The opening view of the town is from inside a blacksmith's. Lewis will use a similar inside-a-blacksmith view in Duel of Honor and Eddie's Daughter. In Duel of Honor and Eddie's Daughter, we see sparks from the forge; but in Boss of Hangtown Mesa, the blacksmith is working on wagon wheels (what else from a filmmaker nicknamed Wagon Wheel Joe?)
The crooks are all prominent business or professional men in the town. Once again in Lewis, the town itself and its businessmen are "characters" in the film.

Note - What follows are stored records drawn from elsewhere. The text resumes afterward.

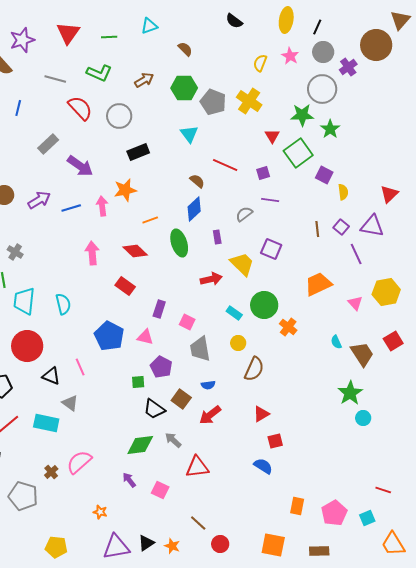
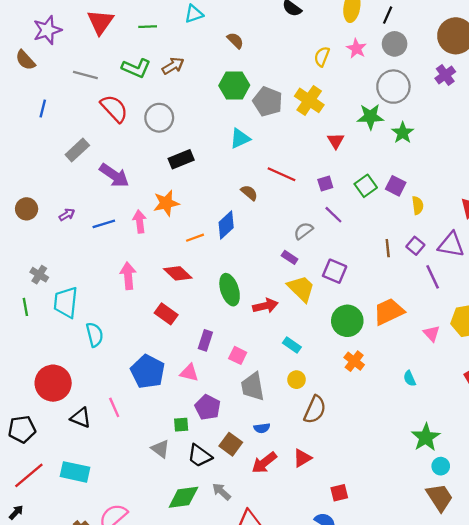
purple cross: (348, 67) -> (445, 75), moved
brown arrow: (144, 80) -> (173, 66), moved
cyan triangle: (189, 134) -> (240, 139), turned 42
green square: (298, 153) -> (366, 186), moved, size x0.7
purple arrow: (39, 200) -> (67, 215), size x0.6
purple line: (270, 200) -> (333, 215), turned 36
blue diamond: (194, 209) -> (226, 225), moved
purple rectangle: (217, 237) -> (290, 257), moved, turned -48
green ellipse: (179, 243) -> (230, 290), moved
cyan trapezoid: (24, 301) -> (66, 302), moved
green circle: (264, 305) -> (347, 321), moved
brown trapezoid: (362, 354) -> (440, 497), moved
gray triangle: (70, 403) -> (160, 449), moved
red triangle: (261, 414) -> (302, 458), moved

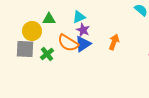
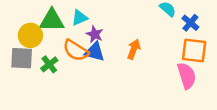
cyan triangle: (79, 17) -> (80, 18), moved
green triangle: (49, 19) -> (52, 20), size x1.5
blue triangle: (83, 44) -> (95, 52), turned 48

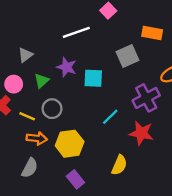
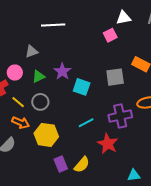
white line: (76, 32) -> (53, 25), moved
purple rectangle: (75, 179) -> (61, 164), moved

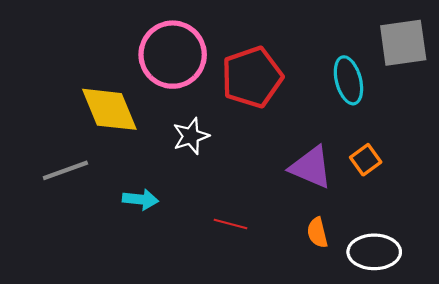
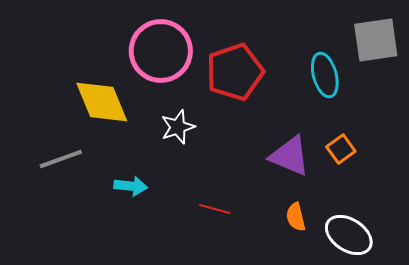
white ellipse: (374, 252) -> (349, 235), turned 33

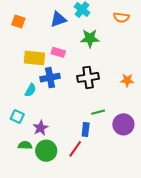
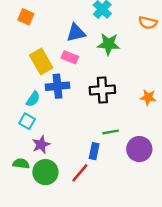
blue triangle: (58, 19) -> (76, 33), moved
yellow rectangle: (34, 58) -> (41, 62), turned 50
cyan square: (17, 117) -> (27, 121), moved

In addition to the town, there is also a work camp, run by the telegraph company. The whole set-up is similar to The Pride of the Bowery, with a work camp, and a small town nearby. The workers in The Pride of the Bowery cut down trees, having them fall over; the workers in Boss of Hangtown Mesa do the exact opposite, erecting telegraph poles.
The villain enters the camp in a long take. First, he rides down a hill, with the camera fixed. Then he and the camera pan to the right, pausing when he talks to a man. Then the rightward pan continues, as he moves over to the building. End of long take.
When the villain leaves the camp a little later, the whole sequence is now shot in reverse: a pan from right to left, as the villain rides from the building to the camp edge, then a fixed camera while the villain rides back up the hill. This is an example of the "mirror image" takes of Lewis, which show someone entering and leaving, "in reverse".
The way the villain rides down the hill exemplifies another Lewis trademark: a character moving from the back of the screen to the front, or vice versa. When the villain starts out, he is way in back of the screen. Then he rides down the hill into the foreground. The reverse happens when he exits, in the second shot.